Dubai Debt Hangover Lingers as Limitless Lenders Fret Over Sale

Updated on

For all the progress made tackling Dubai’s debt, some issues refuse to go away.

Creditors to Limitless LLC are trying to arrange a meeting amid speculation the Dubai-based developer sold land in Saudi Arabia, five people familiar with the matter said. Limitless is trying to restructure a $1.2 billion Islamic loan for the second time, and creditors say proceeds from any sale should go toward settling the debt under the existing restructuring deal, according to three of the people, who asked not to be identified because the matter isn’t public.

Dubai government-related entities have spent years since the financial crisis renegotiating with creditors to delay payments and reorganize loans. Shares in Amlak Finance PJSC, an Islamic mortgage provider, will resume trading next week after a suspension of more than six years while it restructured $2.7 billion debt. Any major asset sale by Limitless could complicate talks with lenders, according to Commerzbank AG.

“If this sale has in fact occurred then it will raise demands from creditors as they would expect part of the proceeds should first be allocated toward an early repayment,” Apostolos Bantis, a Dubai-based credit analyst at Commerzbank, said by e-mail yesterday. “There’s a probability that such a sale may also be a breach of the restructuring agreement if in fact it has occurred without the consent of the creditors.”

Saudi Project

Limitless may have sold land in the Al Wasl project in Riyadh, said the people. Lenders have asked the company for clarity on the possible deal and have yet to receive a response, two of the people said.

“If there are any developments, our stakeholders will be the first to know,” Limitless spokeswoman Rebecca Rees said by e-mail on Monday, declining to comment further.

The company began talks with lenders to restructure its debt for a second time last year. It got approval from about 85 percent of its creditors for a three-month extension to a loan payment due Dec. 31, Chairman Ali Rashed Lootah said in January.

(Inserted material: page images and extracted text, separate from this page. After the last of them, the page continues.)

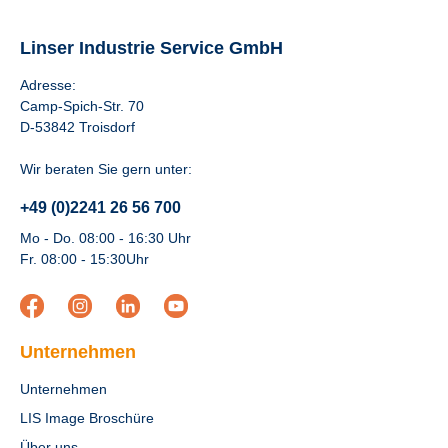
Linser Industrie Service GmbH
Adresse:
Camp-Spich-Str. 70
D-53842 Troisdorf
Wir beraten Sie gern unter:
+49 (0)2241 26 56 700
Mo - Do. 08:00 - 16:30 Uhr
Fr. 08:00 - 15:30Uhr
Unternehmen
Unternehmen
LIS Image Broschüre
Über uns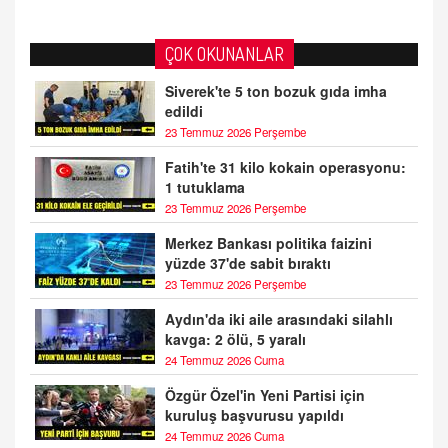
ÇOK OKUNANLAR
Siverek'te 5 ton bozuk gıda imha
edildi
23 Temmuz 2026 Perşembe
Fatih'te 31 kilo kokain operasyonu:
1 tutuklama
23 Temmuz 2026 Perşembe
Merkez Bankası politika faizini
yüzde 37'de sabit bıraktı
23 Temmuz 2026 Perşembe
Aydın'da iki aile arasındaki silahlı
kavga: 2 ölü, 5 yaralı
24 Temmuz 2026 Cuma
Özgür Özel'in Yeni Partisi için
kuruluş başvurusu yapıldı
24 Temmuz 2026 Cuma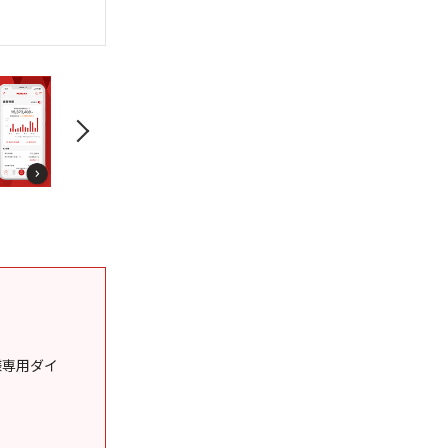
様専用ダイ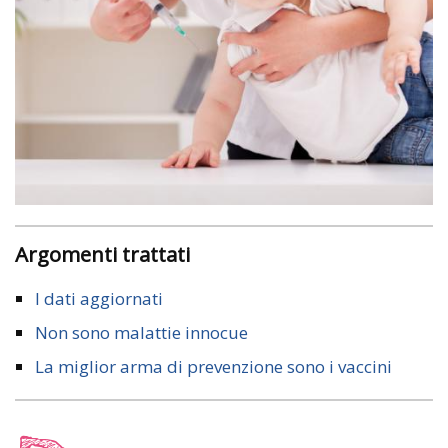
Argomenti trattati
I dati aggiornati
Non sono malattie innocue
La miglior arma di prevenzione sono i vaccini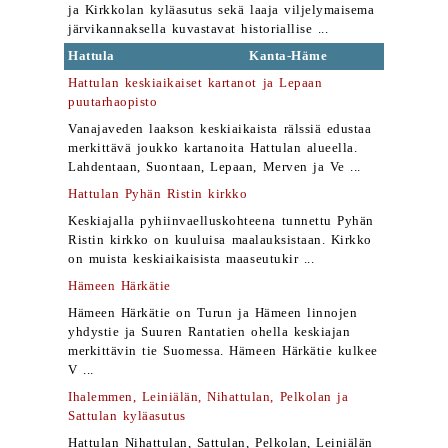
ja Kirkkolan kyläasutus sekä laaja viljelymaisema
järvikannaksella kuvastavat historiallise ...
Hattula
Kanta-Häme
Hattulan keskiaikaiset kartanot ja Lepaan
puutarhaopisto
Vanajaveden laakson keskiaikaista rälssiä edustaa
merkittävä joukko kartanoita Hattulan alueella.
Lahdentaan, Suontaan, Lepaan, Merven ja Ve ...
Hattulan Pyhän Ristin kirkko
Keskiajalla pyhiinvaelluskohteena tunnettu Pyhän
Ristin kirkko on kuuluisa maalauksistaan. Kirkko
on muista keskiaikaisista maaseutukir ...
Hämeen Härkätie
Hämeen Härkätie on Turun ja Hämeen linnojen
yhdystie ja Suuren Rantatien ohella keskiajan
merkittävin tie Suomessa. Hämeen Härkätie kulkee
V ...
Ihalemmen, Leiniälän, Nihattulan, Pelkolan ja
Sattulan kyläasutus
Hattulan Nihattulan, Sattulan, Pelkolan, Leiniälän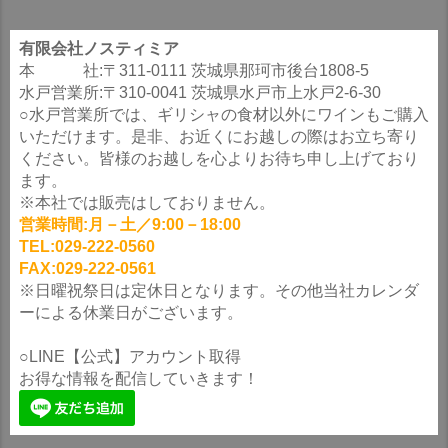
有限会社ノスティミア
本 社:〒311-0111 茨城県那珂市後台1808-5
水戸営業所:〒310-0041 茨城県水戸市上水戸2-6-30
○水戸営業所では、ギリシャの食材以外にワインもご購入
いただけます。是非、お近くにお越しの際はお立ち寄り
ください。皆様のお越しを心よりお待ち申し上げており
ます。
※本社では販売はしておりません。
営業時間:月－土／9:00－18:00
TEL:029-222-0560
FAX:029-222-0561
※日曜祝祭日は定休日となります。その他当社カレンダ
ーによる休業日がございます。
○LINE【公式】アカウント取得
お得な情報を配信していきます！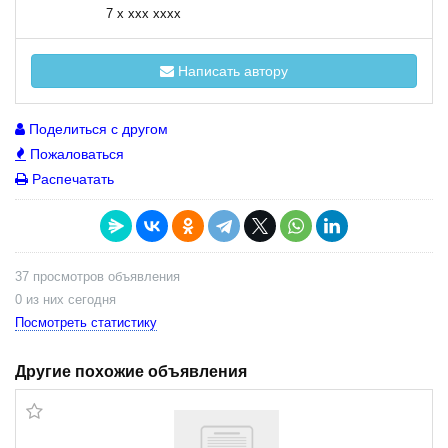
7 x xxx xxxx
Написать автору
Поделиться с другом
Пожаловаться
Распечатать
37 просмотров объявления
0 из них сегодня
Посмотреть статистику
Другие похожие объявления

Limitless proposed selling land near Dubai’s main port to help repay the $1.2 billion loan, three people familiar with the proposal said in December. The developer offered to pay lenders in three installments in 2016, 2017 and 2018 instead of the three years through 2016, they said. Rental income from a commercial property near the port in Dubai’s Jebel Ali area will also support payments, they said.

55,000 Homes

The developer planned to build a $12 billion, 1,400 hectare mixed-use community project on the land 17 kilometers north-west of Riyadh, according to a 2009 statement on its website. The development was due to be constructed in five phases and have 55,000 homes once completed.

Saudi Real Estate Co. may have bought the land from Limitless, two of the people said. The Riyadh-based company said in October that it got a 2.2 billion-riyal ($587 million) loan to finance a land purchase in Riyadh from National Commercial Bank, without identifying the exact location. The developer didn’t respond to calls and e-mails seeking comment.